__Record set__:
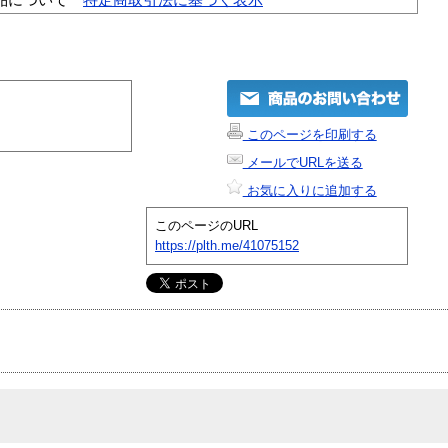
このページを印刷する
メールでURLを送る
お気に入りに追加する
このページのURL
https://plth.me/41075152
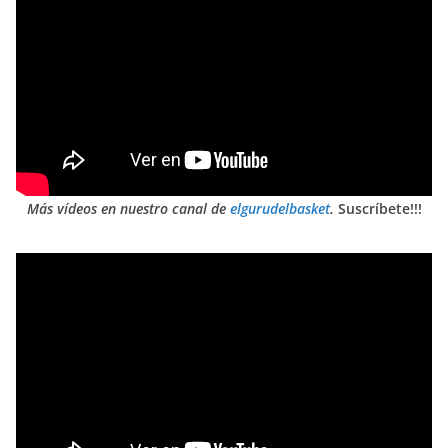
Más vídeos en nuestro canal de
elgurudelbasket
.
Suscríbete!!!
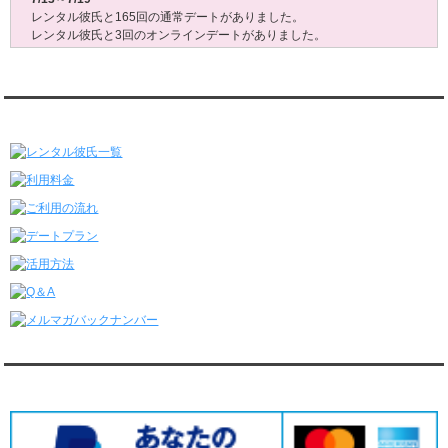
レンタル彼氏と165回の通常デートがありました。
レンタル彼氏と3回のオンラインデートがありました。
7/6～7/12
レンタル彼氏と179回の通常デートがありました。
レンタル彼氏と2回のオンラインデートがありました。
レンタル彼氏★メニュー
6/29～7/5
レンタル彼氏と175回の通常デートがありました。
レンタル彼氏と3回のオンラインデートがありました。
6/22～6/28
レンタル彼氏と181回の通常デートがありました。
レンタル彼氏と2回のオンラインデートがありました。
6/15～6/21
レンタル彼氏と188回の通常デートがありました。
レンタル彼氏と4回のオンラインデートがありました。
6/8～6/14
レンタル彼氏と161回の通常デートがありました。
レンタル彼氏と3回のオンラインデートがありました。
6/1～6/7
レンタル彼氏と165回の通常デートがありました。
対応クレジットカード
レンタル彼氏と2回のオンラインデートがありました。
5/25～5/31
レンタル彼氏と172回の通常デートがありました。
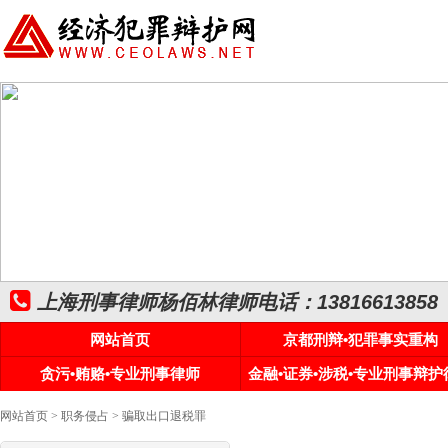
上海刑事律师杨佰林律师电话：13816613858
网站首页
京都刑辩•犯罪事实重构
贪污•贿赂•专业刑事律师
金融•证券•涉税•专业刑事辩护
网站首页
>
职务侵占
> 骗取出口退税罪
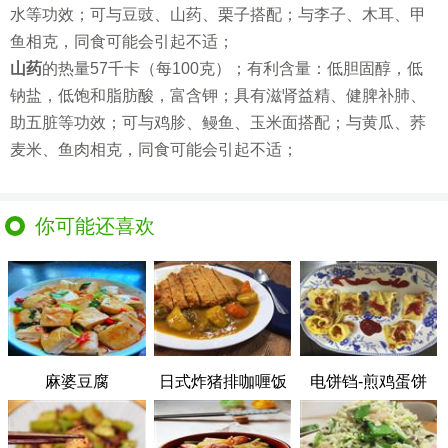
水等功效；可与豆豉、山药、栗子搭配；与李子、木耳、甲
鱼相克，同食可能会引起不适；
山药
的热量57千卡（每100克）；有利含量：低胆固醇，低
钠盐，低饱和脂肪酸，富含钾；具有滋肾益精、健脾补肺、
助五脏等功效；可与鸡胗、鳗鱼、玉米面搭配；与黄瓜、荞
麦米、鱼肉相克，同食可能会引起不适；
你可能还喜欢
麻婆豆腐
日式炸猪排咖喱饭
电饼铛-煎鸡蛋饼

__Exercise requirements__:
The material is to be written out word for word, and the pictures are to be left out.

__Worked solution__:
このページを印刷する
メールでURLを送る
お気に入りに追加する
このページのURL
https://plth.me/41075152
Más vídeos en nuestro canal de
elgurudelbasket
.
Suscríbete!!!
レンタル彼氏と165回の通常デートがありました。
レンタル彼氏と3回のオンラインデートがありました。
7/6～7/12
レンタル彼氏と179回の通常デートがありました。
レンタル彼氏と2回のオンラインデートがありました。
レンタル彼氏★メニュー
6/29～7/5
レンタル彼氏と175回の通常デートがありました。
レンタル彼氏と3回のオンラインデートがありました。
6/22～6/28
レンタル彼氏と181回の通常デートがありました。
レンタル彼氏と2回のオンラインデートがありました。
6/15～6/21
レンタル彼氏と188回の通常デートがありました。
レンタル彼氏と4回のオンラインデートがありました。
6/8～6/14
レンタル彼氏と161回の通常デートがありました。
レンタル彼氏と3回のオンラインデートがありました。
6/1～6/7
レンタル彼氏と165回の通常デートがありました。
対応クレジットカード
レンタル彼氏と2回のオンラインデートがありました。
5/25～5/31
レンタル彼氏と172回の通常デートがありました。
上海刑事律师杨佰林律师电话：13816613858
网站首页
京都刑辩•犯罪事实重构
贪污•贿赂•专业刑事律师
金融•证券•涉税•专业刑事辩护
网站首页
>
职务侵占
> 骗取出口退税罪
水等功效；可与豆豉、山药、栗子搭配；与李子、木耳、甲
鱼相克，同食可能会引起不适；
山药
的热量57千卡（每100克）；有利含量：低胆固醇，低
钠盐，低饱和脂肪酸，富含钾；具有滋肾益精、健脾补肺、
助五脏等功效；可与鸡胗、鳗鱼、玉米面搭配；与黄瓜、荞
麦米、鱼肉相克，同食可能会引起不适；
你可能还喜欢
麻婆豆腐
日式炸猪排咖喱饭
电饼铛-煎鸡蛋饼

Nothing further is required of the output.